Thanks to my good friend Rolf, I tuned into What’s The Matter With Tony Slattery? It was shown on BBC 2 last night (21 May 2020). It was an emotional and revealing film about a very high profile comedian/actor who disappeared from public life in the 1990s as quickly as he appeared in it during the late 1980s.
The programme documents his descent from the loveable, cheeky and quick-witted regular on Whose Line Is It Anyway? and various other broadcast work, into depression, accelerated (or facilitated) by copious amounts of booze and cocaine. His current re-emergence into public life has now started with interviews, a tour and this programme, all documenting his battles with mental illness.
It was a very sensitive study into his life. The big reveal in the documentary was the tortuous sexual abuse Tony was subjected to as a small child. Was this the source of all his issues? Quite possibly, highly probably? I would dare to suggest yes, but I am not a trained therapist so this is purely my opinion. His friend of many decades Stephen Fry is quoted in the documentary – “all the ways people deal with pain if it is undiagnosed are dangerous.”
From my own experiences, I have to agree with Stephen Fry. (For the record I was not subjected to sexual abuse as a child, or as an adult for that matter). The manifestation of any individual’s pain is highly personal and unique to them. The root source of my pain is not something I’m prepared to go into right now, yet the escape from it has striking similarities to Tony Slattery’s. Not nearly as extreme I have to add with the drug abuse, but my drinking certainly was. The line from having good times and a laugh into never knowing how or when to stop and blackouts is one I crossed at some point. It was certainly used as a mask to avoid facing up to my reality. And it allowed me to completely sever all connection with my true self. And to paraphrase from this film, loss of connection with oneself leads to addiction.
Thankfully I recognised that my alcohol abuse had become a problem. As I have documented before, I am over 5-years sober; however the search for meaning in my sobriety is still on going. AA and my recent 1-2-1 therapy sessions have moved me forward but I am still working at it.

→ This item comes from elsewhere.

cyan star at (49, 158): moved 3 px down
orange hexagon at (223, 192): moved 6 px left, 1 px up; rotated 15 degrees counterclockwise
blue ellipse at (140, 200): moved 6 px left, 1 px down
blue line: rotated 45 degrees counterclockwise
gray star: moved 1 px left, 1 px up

One thing I am envious of with Tony Slattery, and with many people (not all) in recovery, is their ability to maintain loving relationships with their significant partners or find new lasting relationships. I can, to a certain extent, understand the breakdown of my drinking-days relationships. I didn’t like myself very much back then. However, I have had two sober relationships, both unexpectedly ending abruptly and causing great personal anguish. I suppose I’m still on the journey to liking myself so perhaps I have a semblance of understanding towards why they broke down!

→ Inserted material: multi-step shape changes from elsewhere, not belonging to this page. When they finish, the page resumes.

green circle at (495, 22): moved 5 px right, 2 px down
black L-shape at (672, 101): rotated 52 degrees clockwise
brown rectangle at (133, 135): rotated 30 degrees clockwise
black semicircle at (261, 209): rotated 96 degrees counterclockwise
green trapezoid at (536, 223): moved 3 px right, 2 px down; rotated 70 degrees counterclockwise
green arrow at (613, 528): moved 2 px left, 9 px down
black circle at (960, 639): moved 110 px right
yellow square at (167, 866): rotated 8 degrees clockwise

My hope is that one day very soon (I am getting on a bit now), I will grow to love myself enough to be able to find a woman with whom a relationship will develop and thrive in all aspects to the point that we will be able to forgive our misgivings as much as we can enjoy our good sides. And before I drift into self-pity, I’ll end the post here.
Apart from to let you know that the pictures here are edits from my recent walk along Macclesfield Canal from Sutton to Lyme Green. It was a very hot day, with very bright sunshine. So thanks to a fish eye lens, convenient bridges to frame shots, editing tools and inspiring music (today ‘s album of choice – A Louder Silence by Leifur James) these are the results.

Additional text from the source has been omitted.